George Greenwood: I’d describe Aleph as another library of content that journalists should check when doing background research on a person or a company. I have a list of 10 data sources I run down when I’m backgrounding a target, and Aleph is top of the list, followed by ICIJ’s Offshore Leaks, LexisNexis, Pacer, and a few others.
That’s what I’d say to a non-tech person. For my colleagues in data journalism, I’d focus on its strengths as an archival tool to host leaks.
When I was first introduced to Aleph, I immediately noticed the platform’s OCR (Optical Character Recognition) and natural language processing that makes it easy to find keywords and entities from large data sets.
After reading the documentation behind it — all open sourced — I figured I might as well use it for other investigations, especially when I have big sets of PDF flat files.
In the past, I used Google Drive’s R interface to upload datasets. The problem was it only works for smaller files. Anything over a couple of pages wouldn’t OCR at all in Drive. With Aleph, I can type one line of code and it will OCR an entire folder. I can then share it where I need to.
I prefer Aleph to Document Cloud mainly because of the interface, but also the ability to safely search through databases that aren’t open to the public for confidentiality or legal reasons.
Have you used Aleph for other reporting projects besides our #29Leaks investigation?
Yes. A good example has been with Prevention of Future Deaths Reports. In the UK, when a coroner investigates death under suspicious circumstances, and they find failings by a public sector body where a death could have been prevented, the coroner can issue one of these reports. But they’re horribly formatted.

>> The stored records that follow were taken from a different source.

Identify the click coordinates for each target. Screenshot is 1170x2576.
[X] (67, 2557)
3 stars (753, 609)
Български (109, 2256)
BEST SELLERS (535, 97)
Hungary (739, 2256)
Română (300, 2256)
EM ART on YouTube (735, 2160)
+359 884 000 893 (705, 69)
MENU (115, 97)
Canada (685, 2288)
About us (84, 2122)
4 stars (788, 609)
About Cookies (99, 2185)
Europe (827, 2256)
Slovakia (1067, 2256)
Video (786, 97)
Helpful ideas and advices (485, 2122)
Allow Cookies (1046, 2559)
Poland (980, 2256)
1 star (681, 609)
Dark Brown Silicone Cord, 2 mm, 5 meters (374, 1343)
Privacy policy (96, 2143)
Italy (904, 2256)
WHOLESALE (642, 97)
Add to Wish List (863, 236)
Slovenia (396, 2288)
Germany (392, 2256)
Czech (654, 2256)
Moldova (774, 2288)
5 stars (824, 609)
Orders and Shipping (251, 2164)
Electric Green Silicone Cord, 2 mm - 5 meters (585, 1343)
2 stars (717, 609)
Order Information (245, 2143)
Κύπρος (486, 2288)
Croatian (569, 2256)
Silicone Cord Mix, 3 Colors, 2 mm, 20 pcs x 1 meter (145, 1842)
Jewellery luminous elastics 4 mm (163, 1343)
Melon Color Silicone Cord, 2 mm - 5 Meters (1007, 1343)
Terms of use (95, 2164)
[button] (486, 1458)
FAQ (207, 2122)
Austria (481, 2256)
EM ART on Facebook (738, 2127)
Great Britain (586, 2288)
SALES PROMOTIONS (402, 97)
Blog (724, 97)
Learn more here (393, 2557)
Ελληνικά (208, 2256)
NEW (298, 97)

You’ll find them on the government website usually as picture PDFs. Some are missing headlines and other descriptive copy. Aleph is great at collating these poorly formatted records. This story was a direct result of my work with these documents.

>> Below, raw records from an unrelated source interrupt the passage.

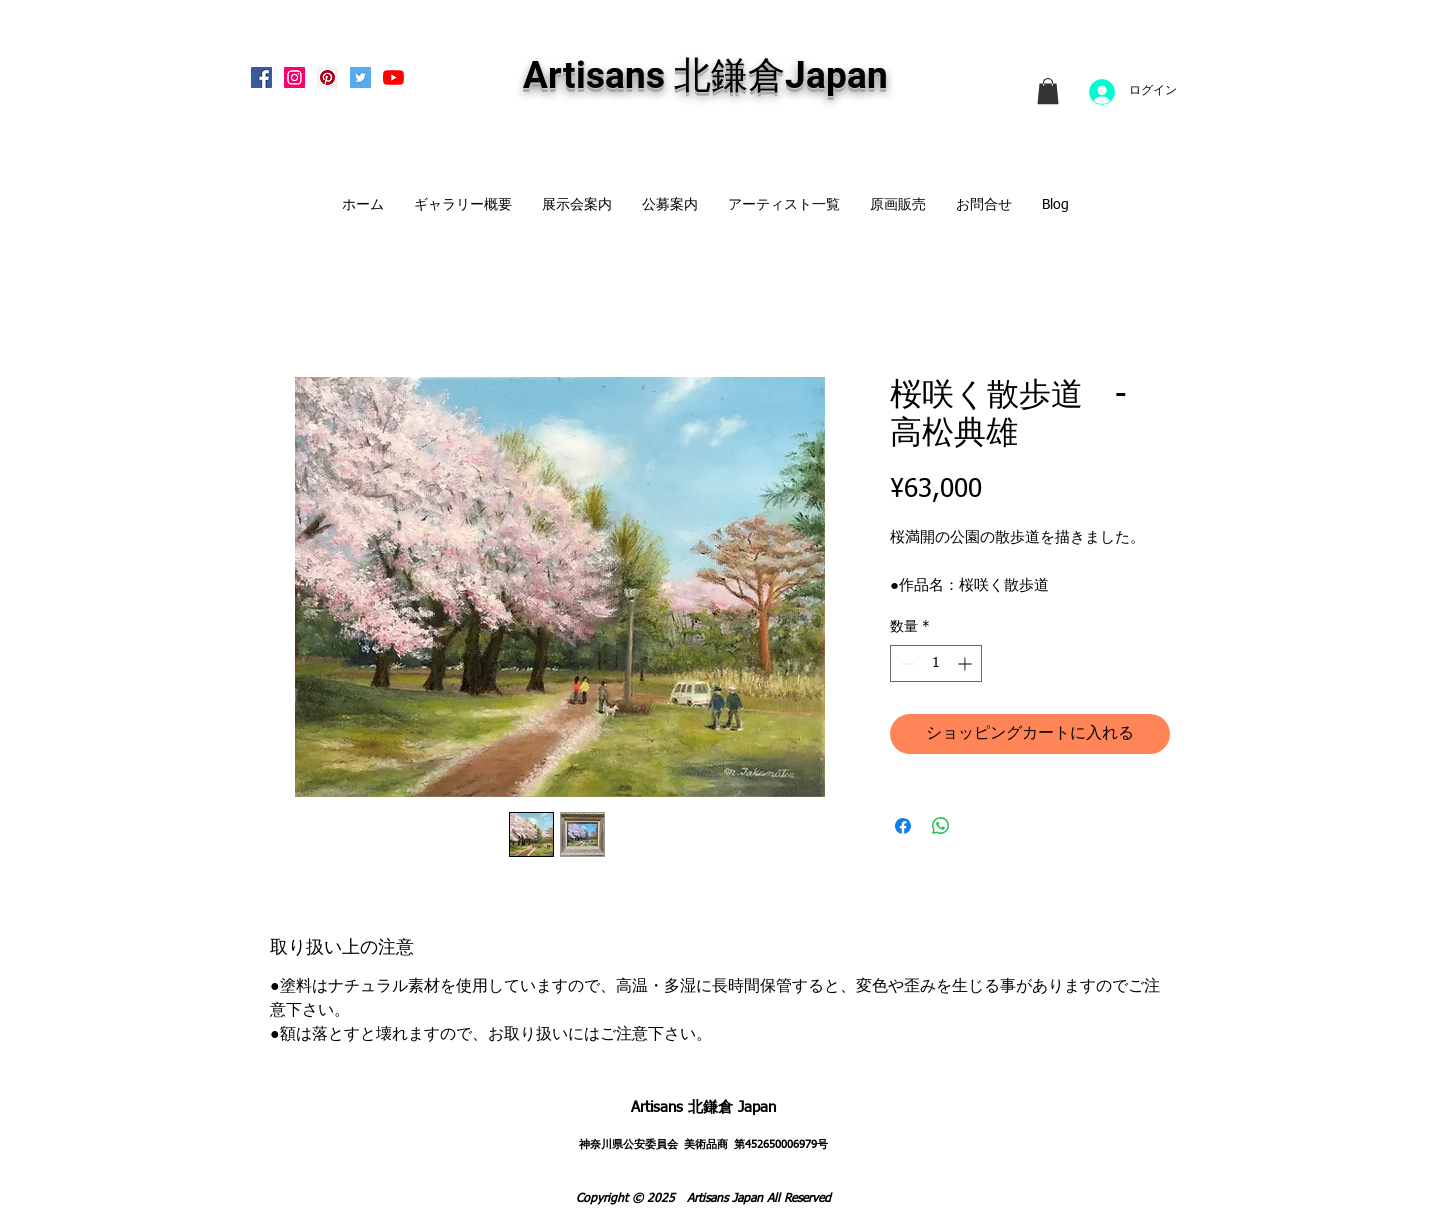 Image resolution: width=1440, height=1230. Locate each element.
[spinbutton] (936, 663)
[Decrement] (905, 663)
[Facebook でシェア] (903, 826)
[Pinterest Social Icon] (327, 77)
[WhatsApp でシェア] (941, 826)
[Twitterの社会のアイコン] (360, 77)
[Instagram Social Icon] (294, 77)
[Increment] (966, 663)
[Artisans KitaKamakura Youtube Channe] (393, 77)
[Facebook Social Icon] (261, 77)
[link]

The platform has also been useful for going through government contracts as well — something I’m still working on. In the UK, we have a system called “Contracts Finder,” but it’s a nightmare. Paper contracts are sometimes attached as PDFs, sometimes as pictures, sometimes not, in a variety of formats.

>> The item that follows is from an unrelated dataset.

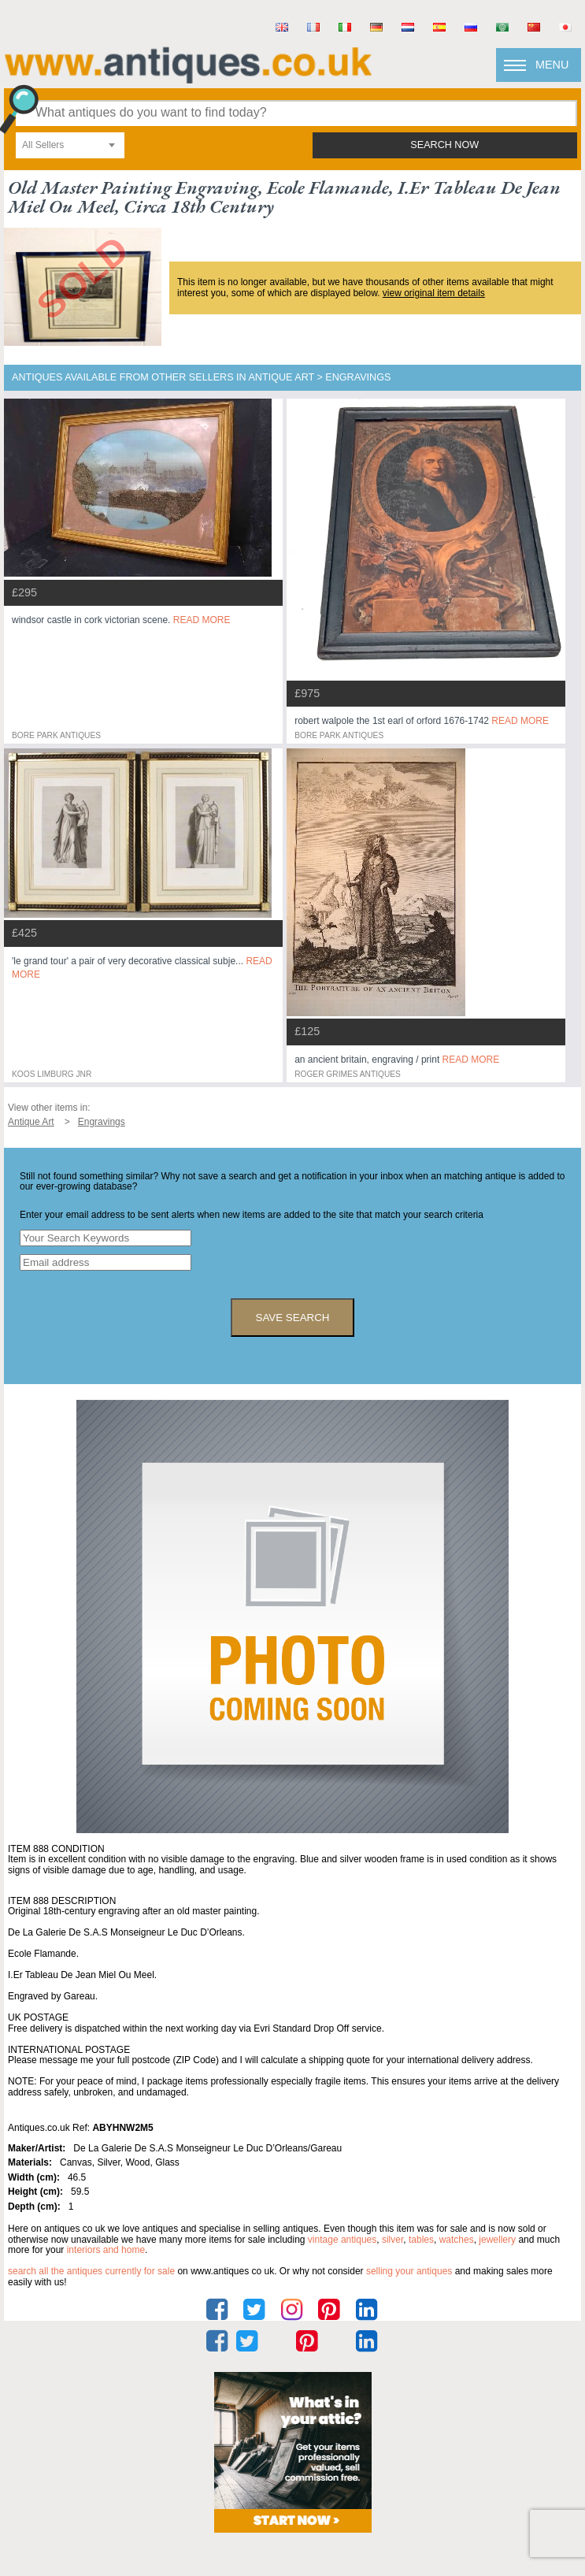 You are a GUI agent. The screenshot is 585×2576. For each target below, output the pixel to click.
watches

It makes it impossible to search unless you know exactly what you’re looking for. Now, I make sure to strip all the contracts I may need using a scraper, then upload them to Aleph so I can search through them quickly.
I’m also using Aleph for our work on Aquind, an energy project co-run by former Russian arms company executive Alexander Temerko, but some of this is still yet to go out. I put all the project planning documents into Aleph, which have helped us find concerns filed by local residents about the project.
What do you think about the concept of public-facing databases? Should there be limits to what financial documents the average person can have access to?
I think if there’s no good reason to not release this stuff, we should. If we’re telling the public what’s true and what’s not, they will want to know why.
I think journalists often withhold documents out of fear they got things wrong. So I’m very in favor of publishing anything where there are no legal concerns. Obviously, you have to be careful when documents come from confidential sources, but loads of material doesn’t have that issue.
I also just think it’s fascinating to look at the original documents, and I believe there’s a real interest from the public for this type of access.
Do you see data tools like Aleph as reducing the need for researchers and archivists in newsrooms?
Not really. I think these platforms free up journalists to be more investigative. Now, reporters don’t need to spend a week at a local library looking at clippings, instead they can make calls and form a story rather than worry about the administrative prep work.
I think there’s a sea change in journalism right now. I didn’t start as a data journalist, I started out as a specialist in FOIA (Freedom of Information Act). But knowing these tools were out there drove me to learn to code, to learn how to use these resources, and to become the best investigative journalist I could be.
I hope newsrooms push young journalists to do the same, because there are free stories out there just waiting to be told.